== REQUIRED ACTION ==
Of the lines in the material below, print only those from the one containing "xouxou-Gründerin Yara Jentzsch" to the one containing "8 800 350-21-15", ends included, exactly as written and without pictures.
◇ ◇ ◇ ◇
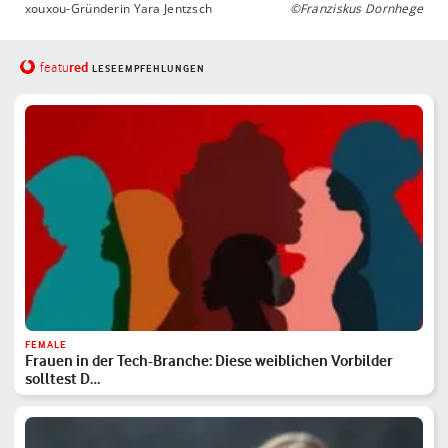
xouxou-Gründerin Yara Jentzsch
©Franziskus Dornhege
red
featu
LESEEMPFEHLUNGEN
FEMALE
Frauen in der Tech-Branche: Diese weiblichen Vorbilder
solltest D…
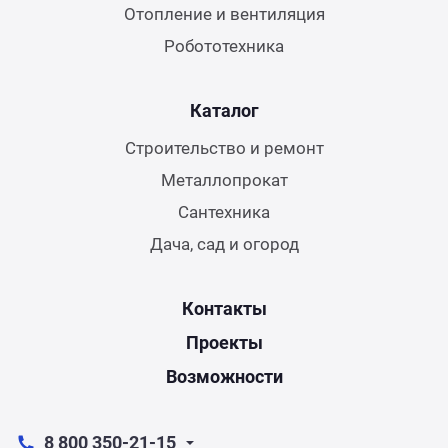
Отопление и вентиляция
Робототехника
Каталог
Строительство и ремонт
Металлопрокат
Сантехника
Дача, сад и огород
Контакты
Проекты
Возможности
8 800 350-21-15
◇ ◇ ◇ ◇
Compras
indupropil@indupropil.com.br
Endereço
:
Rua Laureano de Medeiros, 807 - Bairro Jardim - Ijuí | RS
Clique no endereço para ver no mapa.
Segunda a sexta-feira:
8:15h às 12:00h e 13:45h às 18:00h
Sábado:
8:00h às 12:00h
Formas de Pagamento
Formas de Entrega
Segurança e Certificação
◇ ◇ ◇ ◇
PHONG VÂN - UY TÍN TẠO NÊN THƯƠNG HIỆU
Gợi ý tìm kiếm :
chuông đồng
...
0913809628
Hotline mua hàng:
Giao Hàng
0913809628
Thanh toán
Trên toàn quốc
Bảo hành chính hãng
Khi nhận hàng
◇ ◇ ◇ ◇
== YOUR RESPONSE ==
xouxou-Gründerin Yara Jentzsch
©Franziskus Dornhege
red
featu
LESEEMPFEHLUNGEN
FEMALE
Frauen in der Tech-Branche: Diese weiblichen Vorbilder
solltest D…
Отопление и вентиляция
Робототехника
Каталог
Строительство и ремонт
Металлопрокат
Сантехника
Дача, сад и огород
Контакты
Проекты
Возможности
8 800 350-21-15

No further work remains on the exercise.